La pauvre enfant sentait le regard ardent du roi dirigé sur elle ; elle n’osait pas nier, elle n’osait pas mentir ; elle baissa la tête en signe d’acquiescement.

Seulement sa tête ne se releva point, à demi glacée qu’elle était par un froid plus douloureux que celui de la mort.

Ce triple témoignage écrasa le roi. Quant à Saint-Aignan, il n’essayait même pas de dissimuler son désespoir, et, sans savoir ce qu’il disait, il bégayait :

— Excellente plaisanterie ! bien joué, mesdames les bergères !

— Juste punition de la curiosité, dit le roi d’une voix rauque. Oh ! qui s’aviserait, après le châtiment de Tircis et d’Amyntas, qui s’aviserait de chercher à surprendre ce qui se passe dans le cœur des bergères ? Certes, ce ne sera pas moi… Et vous, Messieurs ?

— Ni moi ! ni moi ! répéta en chœur le groupe des courtisans.

Madame triomphait de ce dépit du roi ; elle se délectait, croyant que son récit avait été ou devait être le dénouement de tout.

Quant à Monsieur, qui avait ri de ce double récit sans y rien comprendre, il se tourna vers de Guiche :

— Eh ! comte, lui dit-il, tu ne dis rien ; tu ne trouves donc rien à dire ? Est ce que tu plaindrais MM. Tircis et Amyntas, par hasard ?

— Je les plains de toute mon âme, répondit de Guiche ; car, en vérité, l’amour est une si douce chimère, que le perdre, toute chimère qu’il est, c’est perdre plus que la vie. Donc, si ces deux bergers ont cru être aimés, s’ils s’en sont trouvés heureux, et qu’au lieu de ce bonheur ils rencontrent non-seulement le vide qui égale la mort, mais une raillerie de l’amour qui vaut cent mille morts… eh bien, je dis que Tircis et Amyntas sont les deux hommes les plus malheureux que je connaisse.

— Et vous avez raison, monsieur de Guiche, dit le roi ; car enfin, la mort, c’est bien dur pour un peu de curiosité.

— Alors, c’est donc à dire que l’histoire de ma naïade a déplu au roi ? demanda naïvement Madame.

— Oh ! Madame, détrompez-vous, dit Louis en prenant la main de la princesse ; votre naïade m’a plu d’autant mieux qu’elle a été plus véridique, et son récit, je dois le dire, est appuyé par d’irrécusables témoignages.
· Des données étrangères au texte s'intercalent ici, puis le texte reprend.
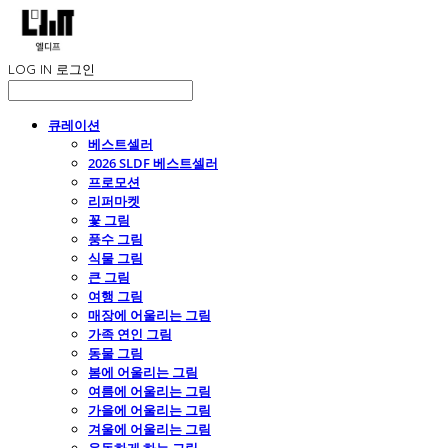
LOG IN
로그인
큐레이션
베스트셀러
2026 SLDF 베스트셀러
프로모션
리퍼마켓
꽃 그림
풍수 그림
식물 그림
큰 그림
여행 그림
매장에 어울리는 그림
가족 연인 그림
동물 그림
봄에 어울리는 그림
여름에 어울리는 그림
가을에 어울리는 그림
겨울에 어울리는 그림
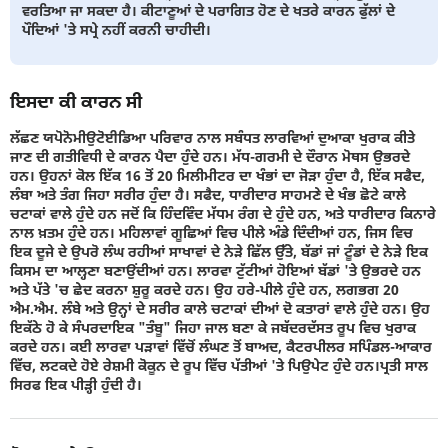
ਵਰਤਿਆ ਜਾ ਸਕਦਾ ਹੈ। ਕੀਟਾਣੂਆਂ ਦੇ ਪਰਾਗਿਤ ਹੋਣ ਦੇ ਖਤਰੇ ਕਾਰਨ ਫੁੱਲਾਂ ਦੇ
ਪੌਦਿਆਂ 'ਤੇ ਸਪ੍ਰੇ ਨਹੀਂ ਕਰਨੀ ਚਾਹੀਦੀ।
ਇਸਦਾ ਕੀ ਕਾਰਨ ਸੀ
ਲੱਛਣ ਯਪੋਨੋਮੀਉਟੋਈਡਿਆ ਪਰਿਵਾਰ ਨਾਲ ਸਬੰਧਤ ਲਾਰਵਿਆਂ ਦੁਆਕਾ ਖੁਰਾਕ ਕੀਤੇ
ਜਾਣ ਦੀ ਗਤੀਵਿਧੀ ਦੇ ਕਾਰਨ ਪੈਦਾ ਹੁੰਦੇ ਹਨ। ਮੱਧ-ਗਰਮੀ ਦੇ ਦੌਰਾਨ ਮੋਥਸ ਉਭਰਦੇ
ਹਨ। ਉਹਨਾਂ ਕੋਲ ਇੱਕ 16 ਤੋਂ 20 ਮਿਲੀਮੀਟਰ ਦਾ ਖੰਭਾਂ ਦਾ ਜੋੜਾ ਹੁੰਦਾ ਹੈ, ਇੱਕ ਸਫੈਦ,
ਲੰਬਾ ਅਤੇ ਤੰਗ ਜਿਹਾ ਸਰੀਰ ਹੁੰਦਾ ਹੈ। ਸਫੈਦ, ਧਾਰੀਦਾਰ ਸਾਹਮਣੇ ਦੇ ਖੰਭ ਛੋਟੇ ਕਾਲੇ
ਚਟਾਕਾਂ ਵਾਲੇ ਹੁੰਦੇ ਹਨ ਜਦੋਂ ਕਿ ਹਿੰਦਵਿੰਦ ਮੱਧਮ ਰੰਗ ਦੇ ਹੁੰਦੇ ਹਨ, ਅਤੇ ਧਾਰੀਦਾਰ ਕਿਨਾਰੇ
ਨਾਲ ਖ਼ਤਮ ਹੁੰਦੇ ਹਨ। ਮਹਿਲਾਵਾਂ ਗੂਛਿਆਂ ਵਿਚ ਪੀਲੇ ਅੰਡੇ ਦਿੰਦੀਆਂ ਹਨ, ਜਿਸ ਵਿਚ
ਇਕ ਦੂਜੇ ਦੇ ਉਪਰੋ ਲੰਘ ਰਹੀਆਂ ਸਾਖਾਵਾਂ ਦੇ ਨੇੜੇ ਛਿੱਲ ਉੱਤੇ, ਬੱਡਾਂ ਜਾਂ ਟੂੰਡਾਂ ਦੇ ਨੇੜੇ ਇਕ
ਕਿਸਮ ਦਾ ਆਲ੍ਹਣਾ ਬਣਾਉਂਦੀਆਂ ਹਨ। ਲਾਰਵਾ ਟੁੱਟੀਆਂ ਹੋਇਆਂ ਬੱਡਾਂ 'ਤੇ ਉਭਰਦੇ ਹਨ
ਅਤੇ ਪੱਤੇ 'ਚ ਛੇਦ ਕਰਨਾ ਸ਼ੁਰੂ ਕਰਦੇ ਹਨ। ਉਹ ਹਰੇ-ਪੀਲੇ ਹੁੰਦੇ ਹਨ, ਲਗਭਗ 20
ਐਮ.ਐਮ. ਲੰਬੇ ਅਤੇ ਉਨ੍ਹਾਂ ਦੇ ਸਰੀਰ ਕਾਲੇ ਚਟਾਕਾਂ ਦੀਆਂ ਦੋ ਕਤਾਰਾਂ ਵਾਲੇ ਹੁੰਦੇ ਹਨ। ਉਹ
ਇਕੱਠੇ ਹੋ ਕੇ ਸੰਪਰਦਾਇਕ "ਤੰਬੂ" ਜਿਹਾ ਜਾਲ ਬਣਾ ਕੇ ਜਬੱਦਰਦੱਸਤ ਰੂਪ ਵਿਚ ਖੁਰਾਕ
ਕਰਦੇ ਹਨ। ਕਈ ਲਾਰਵਾ ਪੜਾਵਾਂ ਵਿੱਚੋਂ ਲੰਘਣ ਤੋਂ ਬਾਅਦ, ਕੈਟਰਪੀਲਰ ਸਪਿੰਡਲ-ਆਕਾਰ
ਵਿੱਚ, ਲਟਕਦੇ ਹੋਏ ਰੇਸ਼ਮੀ ਕੋਕੂਨ ਦੇ ਰੂਪ ਵਿੱਚ ਪੱਤੀਆਂ 'ਤੇ ਪਿਉਪੇਟ ਹੁੰਦੇ ਹਨ।ਪ੍ਰਤੀ ਸਾਲ
ਸਿਰਫ ਇਕ ਪੀੜ੍ਹੀ ਹੁੰਦੀ ਹੈ।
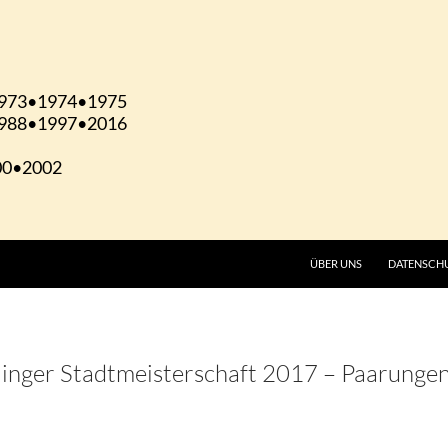
ÜBER UNS
DATENSCH
linger Stadtmeisterschaft 2017 – Paarunge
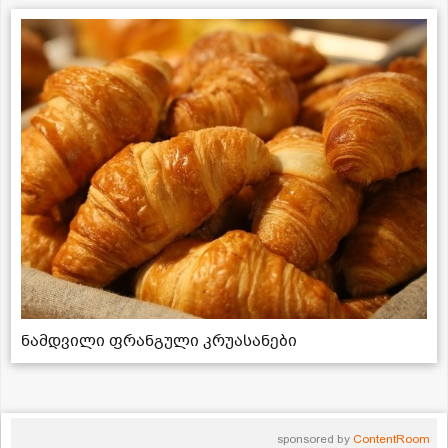
ნამდვილი ფრანგული კრუასანები
sponsored by
ContentRoom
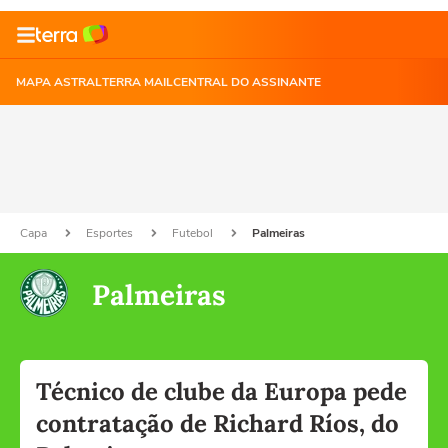
MAPA ASTRAL
TERRA MAIL
CENTRAL DO ASSINANTE
Capa
Esportes
Futebol
Palmeiras
Palmeiras
Técnico de clube da Europa pede
contratação de Richard Ríos, do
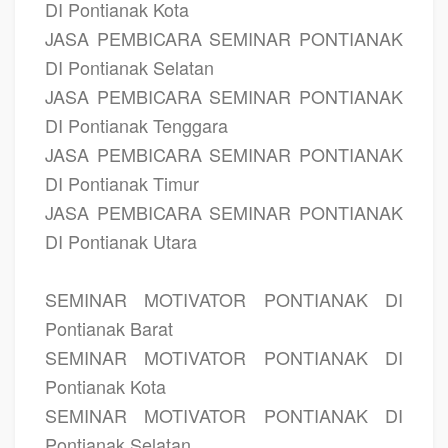
DI Pontianak Kota
JASA PEMBICARA SEMINAR PONTIANAK
DI Pontianak Selatan
JASA PEMBICARA SEMINAR PONTIANAK
DI Pontianak Tenggara
JASA PEMBICARA SEMINAR PONTIANAK
DI Pontianak Timur
JASA PEMBICARA SEMINAR PONTIANAK
DI Pontianak Utara
SEMINAR MOTIVATOR PONTIANAK DI
Pontianak Barat
SEMINAR MOTIVATOR PONTIANAK DI
Pontianak Kota
SEMINAR MOTIVATOR PONTIANAK DI
Pontianak Selatan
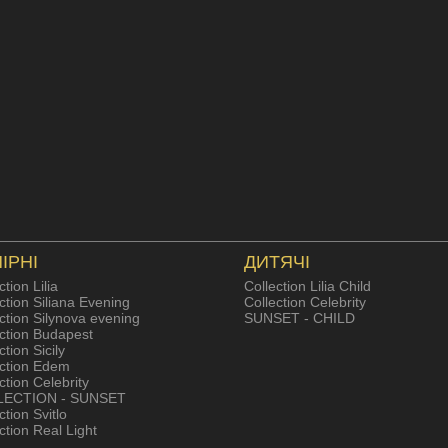
ІРНІ
ДИТЯЧІ
ction Lilia
Collection Lilia Child
ction Siliana Evening
Collection Celebrity
ction Silynova evening
SUNSET - CHILD
ection Budapest
ction Sicily
ection Edem
ction Celebrity
LECTION - SUNSET
ction Svitlo
ction Real Light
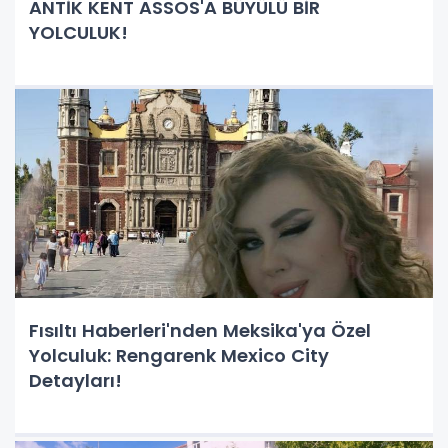
ANTİK KENT ASSOS'A BÜYÜLÜ BİR
YOLCULUK!
Fısıltı Haberleri'nden Meksika'ya Özel
Yolculuk: Rengarenk Mexico City
Detayları!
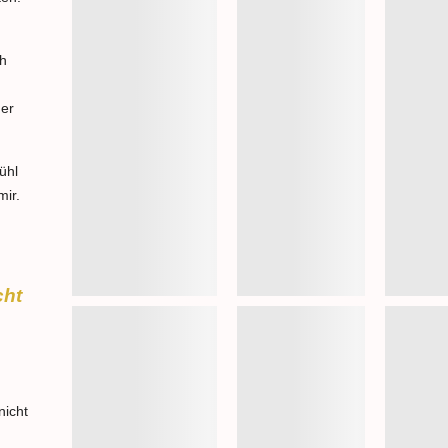
ch
her
ühl
mir.
cht
nicht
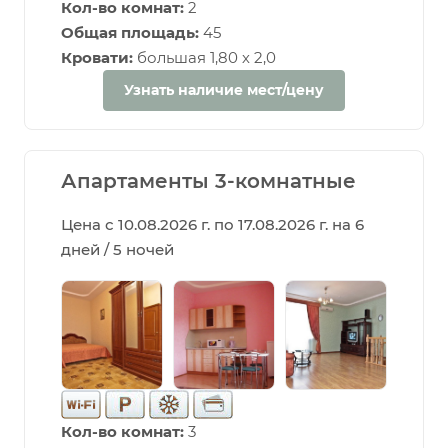
Кол-во комнат:
2
Общая площадь:
45
Кровати:
большая 1,80 х 2,0
Узнать наличие мест/цену
Апартаменты 3-комнатные
Цена с 10.08.2026 г. по 17.08.2026 г. на 6
дней / 5 ночей
Кол-во комнат:
3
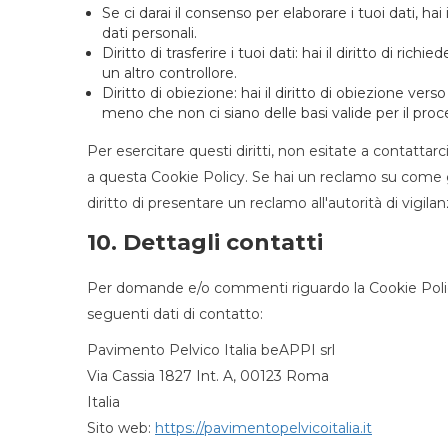
Se ci darai il consenso per elaborare i tuoi dati, hai
dati personali.
Diritto di trasferire i tuoi dati: hai il diritto di richi
un altro controllore.
Diritto di obiezione: hai il diritto di obiezione ver
meno che non ci siano delle basi valide per il proc
Per esercitare questi diritti, non esitate a contattarc
a questa Cookie Policy. Se hai un reclamo su come g
diritto di presentare un reclamo all'autorità di vigilan
10. Dettagli contatti
Per domande e/o commenti riguardo la Cookie Policy
seguenti dati di contatto:
Pavimento Pelvico Italia beAPPI srl
Via Cassia 1827 Int. A, 00123 Roma
Italia
Sito web:
https://pavimentopelvicoitalia.it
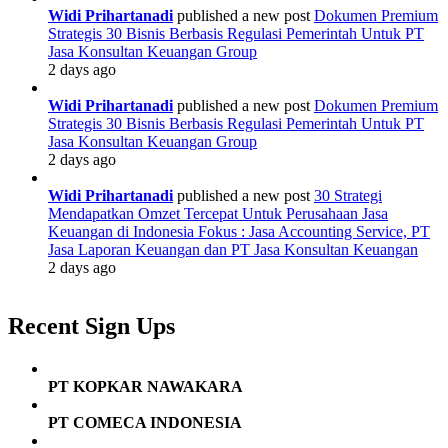
Widi Prihartanadi
published a new post
Dokumen Premium
Strategis 30 Bisnis Berbasis Regulasi Pemerintah Untuk PT
Jasa Konsultan Keuangan Group
2 days ago
Widi Prihartanadi
published a new post
Dokumen Premium
Strategis 30 Bisnis Berbasis Regulasi Pemerintah Untuk PT
Jasa Konsultan Keuangan Group
2 days ago
Widi Prihartanadi
published a new post
30 Strategi
Mendapatkan Omzet Tercepat Untuk Perusahaan Jasa
Keuangan di Indonesia Fokus : Jasa Accounting Service, PT
Jasa Laporan Keuangan dan PT Jasa Konsultan Keuangan
2 days ago
Recent Sign Ups
PT KOPKAR NAWAKARA
PT COMECA INDONESIA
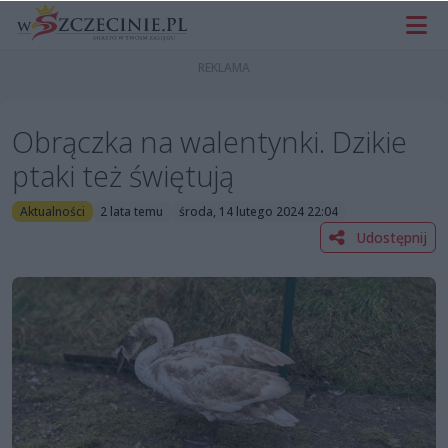
Obrączka na walentynki. Dzikie
ptaki też świętują
Aktualności
2 lata temu
środa, 14 lutego 2024 22:04
Udostępnij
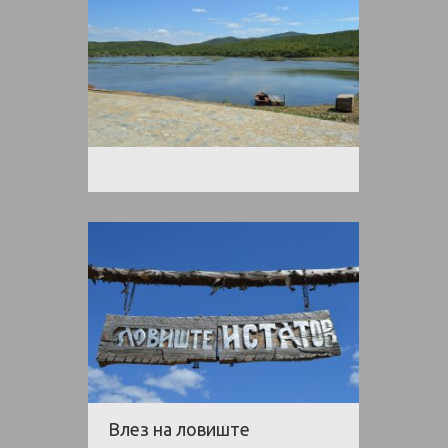
Влез на ловиште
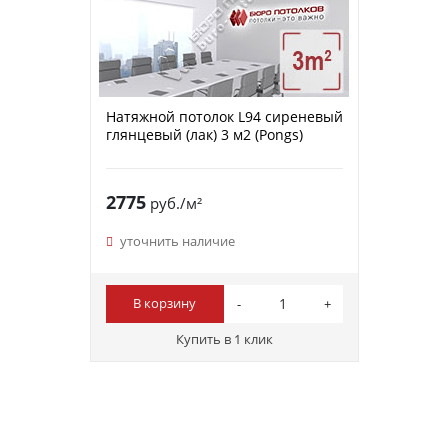
Натяжной потолок L94 сиреневый
глянцевый (лак) 3 м2 (Pongs)
2775
руб./м²
уточнить наличие
В корзину
Купить в 1 клик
Et ces mots tombèrent sur La Vallière avec un regard que nul, depuis Socrate jusqu’à Montaigne, n’eût pu définir parfaitement.

Ce regard et ces mots achevèrent d’accabler la malheureuse jeune fille, qui, appuyée sur l’épaule de Montalais, semblait avoir perdu connaissance.

Le roi se leva sans remarquer cet incident, auquel nul, au reste, ne prit garde ; et contre sa coutume, car d’ordinaire il demeurait tard chez Madame, il prit congé pour entrer dans ses appartements.

De Saint-Aignan le suivit, tout aussi désespéré à sa sortie qu’il s’était montré joyeux à son entrée.

Mademoiselle de Tonnay-Charente, moins sensible que La Vallière aux émotions, ne s’effraya guère et ne s’évanouit point.

Cependant le coup d’œil suprême de Saint-Aignan avait été bien autrement majestueux que le dernier regard du roi.